Racketeering Lawsuit by Thomas and Arpaio has "Fatal Defects," Say Lawyers Asking for Dismissal
The federal racketeering lawsuit filed last week by Maricopa County Attorney Andrew Thomas and Sheriff Joe Arpaio has "fatal defects" and should be dismissed, argue high-profile lawyers named in the suit.
The evidence-light racketeering lawsuit claims the Board of Supervisors, top judges and two local lawyers conspired to obstruct justice and hinder a criminal investigation into a planned court building. Yesterday, the lawyers for the lawyers fired off a colorful motion to dismiss that starts with a McCarthy-era quote: "Have you no decency, sir, at long last?" (Mary Rose Wilcox's attorney, Colin Campbell, used the same line in a news conference yesterday).
The motion by attorneys for the Quarles and Brady law firm states that the claims against lawyers Tom Irvine, Ed Novak the Polsinelli Shughart law firm are not only groundless, but that the lawsuit itself is flawed.

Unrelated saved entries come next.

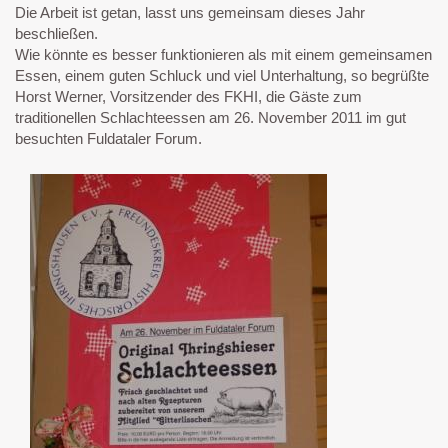
Die Arbeit ist getan, lasst uns gemeinsam dieses Jahr
beschließen.
Wie könnte es besser funktionieren als mit einem gemeinsamen
Essen, einem guten Schluck und viel Unterhaltung, so begrüßte
Horst Werner, Vorsitzender des FKHI, die Gäste zum
traditionellen Schlachteessen am 26. November 2011 im gut
besuchten Fuldataler Forum.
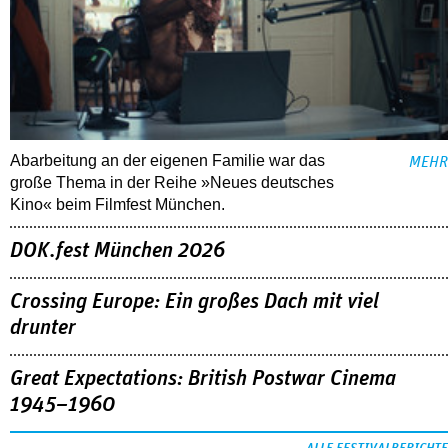
Abarbeitung an der eigenen Familie war das
MEHR
große Thema in der Reihe »Neues deutsches
Kino« beim Filmfest München.
DOK.fest München 2026
Crossing Europe: Ein großes Dach mit viel
drunter
Great Expectations: British Postwar Cinema
1945–1960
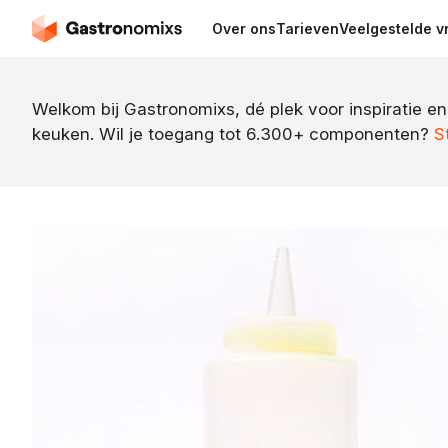
Over ons
Tarieven
Veelgestelde v
Welkom bij Gastronomixs, dé plek voor inspiratie en
keuken. Wil je toegang tot 6.300+ componenten?
S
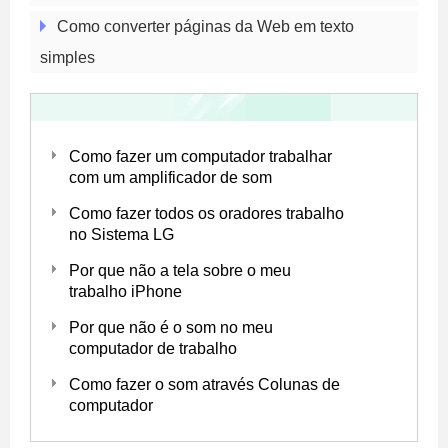
Como converter páginas da Web em texto
simples
Como fazer um computador trabalhar
com um amplificador de som
Como fazer todos os oradores trabalho
no Sistema LG
Por que não a tela sobre o meu
trabalho iPhone
Por que não é o som no meu
computador de trabalho
Como fazer o som através Colunas de
computador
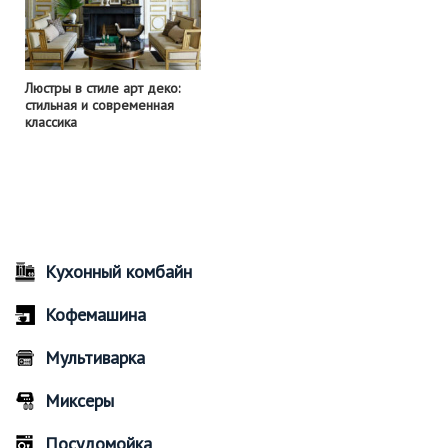
Люстры в стиле арт деко:
стильная и современная
классика
Кухонный комбайн
Кофемашина
Мультиварка
Миксеры
Посудомойка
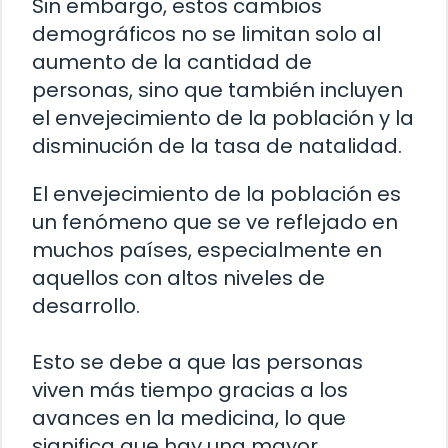
Sin embargo, estos cambios
demográficos no se limitan solo al
aumento de la cantidad de
personas, sino que también incluyen
el envejecimiento de la población y la
disminución de la tasa de natalidad.
El envejecimiento de la población es
un fenómeno que se ve reflejado en
muchos países, especialmente en
aquellos con altos niveles de
desarrollo.
Esto se debe a que las personas
viven más tiempo gracias a los
avances en la medicina, lo que
significa que hay una mayor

The lawyers' lawyers argue that Thomas fails to meet the proper legal standard for a RICO lawsuit for several reasons:
*It contains insufficient evidence or facts related to the suspected conspiracy. The lawsuit merely states theorized conclusions and "does not come close to stating a 'plausible' RICO claim..." The motion also states that no effort was made to state facts "which plausibly demonstrate" the lawyers committed bribery and extortion, as the lawsuit alleges.
*Thomas and Arpaio lack legal standing to bring a RICO claim because they suffered no injury from the alleged conspiratorial acts -- and don't even allege to have suffered "concrete, personal injury," as RICO statutes require. The lawyers say Thomas should have known he had no standing here because he "was recently schooled" by a federal judge on the same issue in his failed attempts to halt Spanish-language DUI courts.
*Thomas and Arpaio haven't alleged a "business or property injury" from the racketeering enterprise, as the law requires.
*The complex federal RICO laws require Thomas and Arpaio to state how the "acquisition and maintenance" of the racketeering organization has caused them injury, in addition to the injuries they also received from the organization itself. The plaintiffs don't allege such injury.
*Thomas and Arpaio's allegation of an illegal "enterprise" is too thin: "...Plaintiffs provide nothing more than a vague and conclusory allegation of the enterprise..."
The lawyers want the racketeering lawsuit dismissed "with prejudice" so it can't be brought up again.
In sum, the lawyers wrote, the lawsuit "is riddled with fatal defects. (Thomas and Arpaio) appear to have devoted far more thought and attention to the press release they issued when they filed this action than they did to their pleading."
They end by speculating that the RICO lawsuit's launch on December 1 was designed to force one of the defendants, Judge Gary Donahoe, to cancel a planned hearing on Thomas' "ongoing conflict of interest."
As you'll recall, Donahoe didn't cancel that hearing after he was named as a "conspirator" in the racketeering lawsuit.
But Donahoe did cancel it a week later, after he was hit with a criminal complaint by Thomas.
We're looking forward to Thomas' response to this motion. Whether he tries to BS his way through these arguments or finally provides real evidence of crimes, it should be interesting.